Once you’ve made the decision to become an owner operator, finance handling takes the lead. You need to ensure you can survive in business within your first year.
Therefore, you must take business loans and licensing, owner operator insurance, & trucking equipment into consideration along with other monthly expenses incurred.
Depending on your current and forecast financial situation, you need to decide whether to lease or finance your equipment.
This step requires multiple considerations, from keeping the finances in mind to ensuring that the equipment can fulfill the type of operations it needs to be used for. Many factors need to be considered; age of the equipment, fuel economy, horsepower, engine, & type of transmissions to name a few. Geographical demands of your operation area also play a vital role in making the decision.
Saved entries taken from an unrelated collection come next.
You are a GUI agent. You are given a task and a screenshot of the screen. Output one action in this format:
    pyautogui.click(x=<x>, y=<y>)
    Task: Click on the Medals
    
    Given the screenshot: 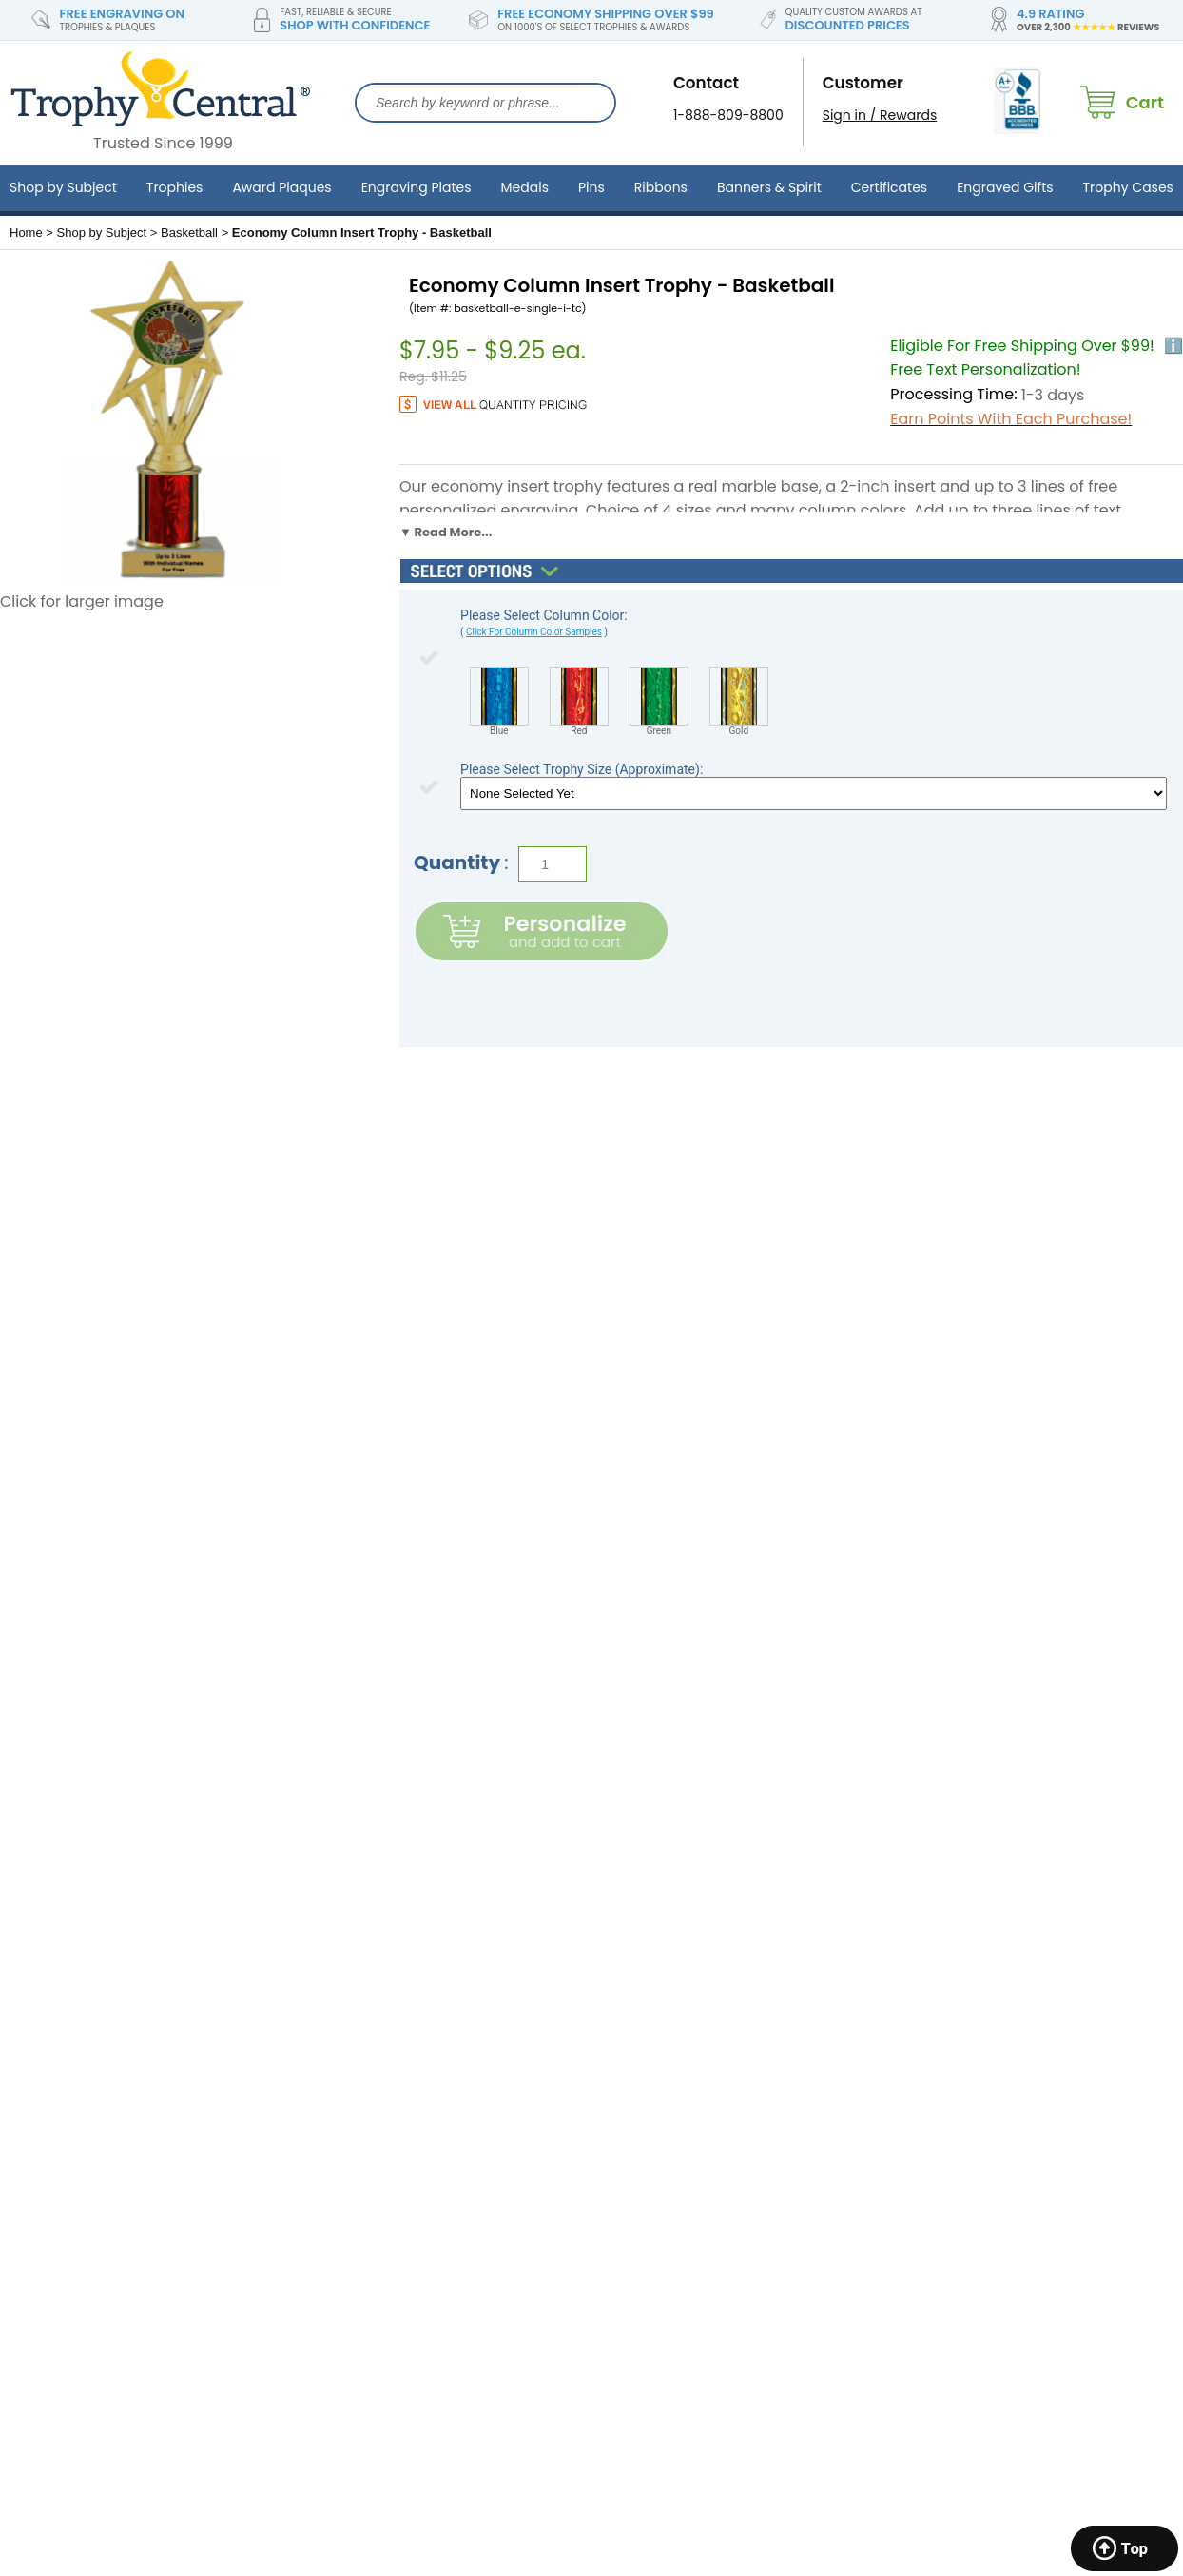 What is the action you would take?
    pyautogui.click(x=525, y=187)
    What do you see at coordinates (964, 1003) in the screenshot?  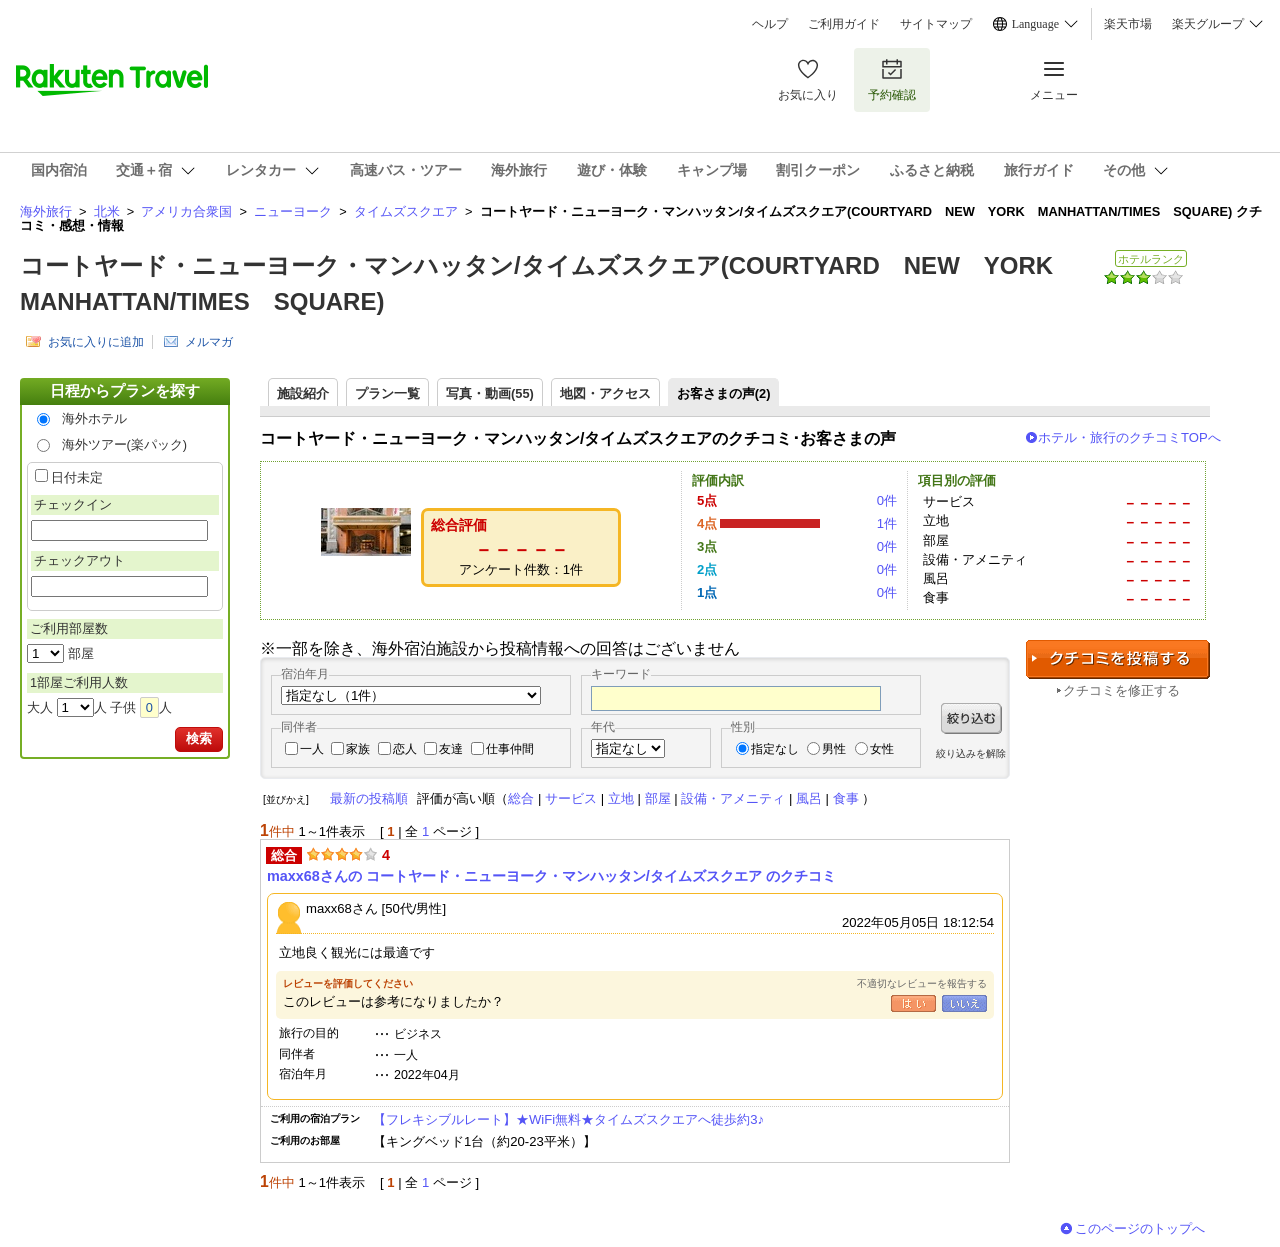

This is very essential, and the coverage needed depends on the type of ownership of the equipment I.e. whether it is leased or self-owned. This is different than the ordinary auto insurance as it covers for any loss of load and assets along with protecting the owner. There are different types of insurance coverage depending on the type of equipment carried. Average insurance cost for an owner operator with one truck varies between $8000-$12000 per year.
Getting loads to carry is an essential part of become owner operator. This has been made easy with the advancements in technology as now owners do not need to make calls looking for loads but can login to designated websites called load boards designed to help owner operators find loads.